Sometimes a story comes along that encapsulates many of our society’s problems in one convenient package. The story behind Rolling Stone magazine’s latest cover is just that.
Julia Louis-Dreyfus (Elaine from Seinfeld) looks back at the camera, covering her “tasteful” side boob with her arm, looking mildly surprised, like the reader caught her just waking up or some garbage. On her naked back is a “tattoo” of the Constitution (you know, so she’s not just naked for no reason). Why the Constitution? Because Louis-Dreyfus is promoting her new HBO political show, Veep, in which she plays the first female Vice President of the United States. The show leans very liberal apparently. I haven’t seen it. Nor will I.
So here’s a rundown of what’s wrong with this picture:
1. It represents the disturbing fact that politics has become entertainment and entertainment has become political. Julia Louis-Dreyfus is a comedienne playing a female VP in a political drama. Like House of Cards, Veep indicates that people can’t get enough of political drama. But that lust for entertainment doesn’t end with our TV shows. We drop “boring” news for stories of sex, racism, and scandal. Because we want our real news to be as entertaining as our sitcoms. And because of this, reality and fiction are converging.

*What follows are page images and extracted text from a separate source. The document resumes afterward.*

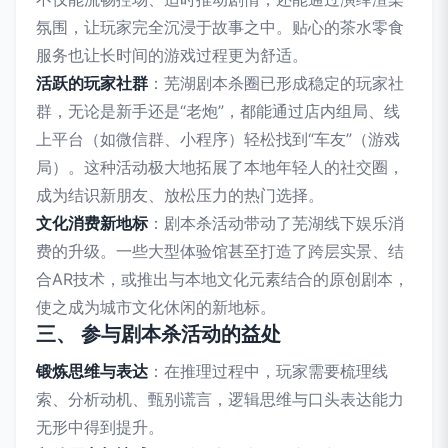
氛围，让玩家完全沉浸于故事之中。贴心的茶水零食
服务也让长时间的游戏过程更为舒适。
活跃的玩家社群
：芜湖剧本杀圈已形成稳定的玩家社
群，无论是新手还是“老炮”，都能通过店内组局、线
上平台（如微信群、小程序）轻松找到“车友”（游戏
局）。这种活动极大地拓展了本地年轻人的社交圈，
成为结识新朋友、放松压力的热门选择。
文化消费新地标
：剧本杀活动带动了芜湖线下娱乐消
费的升级。一些大型体验馆甚至打造了跨层实景、结
合AR技术，或推出与本地文化元素结合的原创剧本，
使之成为城市文化休闲的新地标。
三、 参与剧本杀活动的益处
锻炼思维与表达
：在推理过程中，玩家需要梳理线
索、分析动机、甄别谎言，逻辑思维与口头表达能力
无形中得到提升。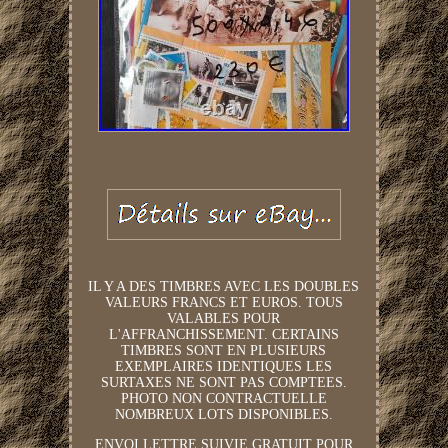
IL Y A DES TIMBRES AVEC LES DOUBLES
VALEURS FRANCS ET EUROS. TOUS
VALABLES POUR
L'AFFRANCHISSEMENT. CERTAINS
TIMBRES SONT EN PLUSIEURS
EXEMPLAIRES IDENTIQUES LES
SURTAXES NE SONT PAS COMPTEES.
PHOTO NON CONTRACTUELLE
NOMBREUX LOTS DISPONIBLES.
ENVOI LETTRE SUIVIE GRATUIT POUR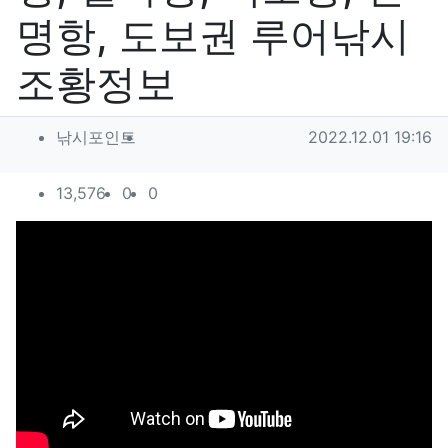
명항, 도보권 루어낚시
조황정보
작성자 정보
작성
작성일
낚시포인트
2022.12.01 19:16
컨텐츠 정보
조회
추천
비추천
13,576
0
0
본문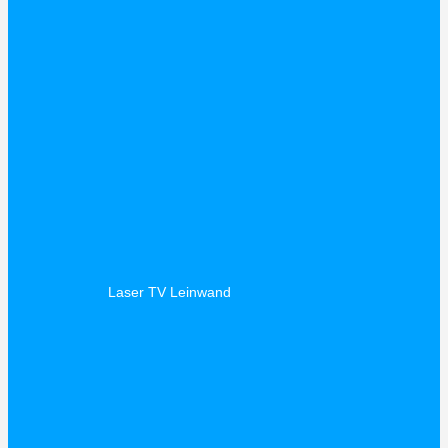
Laser TV Leinwand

2. Prominently displayed near the top of Louis-Dreyfus’s off-panel backside like a tramp stamp of historical ignorance is John Hancock’s humongous signature. Yes. John Hancock. Now, if you know even the most basic facts of US history, you know that John Hancock did not sign the US Constitution. He signed the Declaration of Independence. But who cares, right? It’s just a prop. And that’s exactly the problem. Whether it is in Hollywood or Washington, the US Constitution is little more than a prop.
3. Sex. Sex. Sex. Is anyone tired of how cheap and mass-produced it is yet? Why must anything and everything be sold with the naked bodies of women? Why would Louis-Dreyfus be okay with this? Why are purportedly “feminist” women endorsing this enslavement and effective prostitution? It really needs to stop. This is not empowering; it is debasing.
In the end, the cover of Rolling Stone doesn’t matter much. But when considered alongside all the parallel compromises of this mediocre age, it begins to make sense why our nation is in its twilight.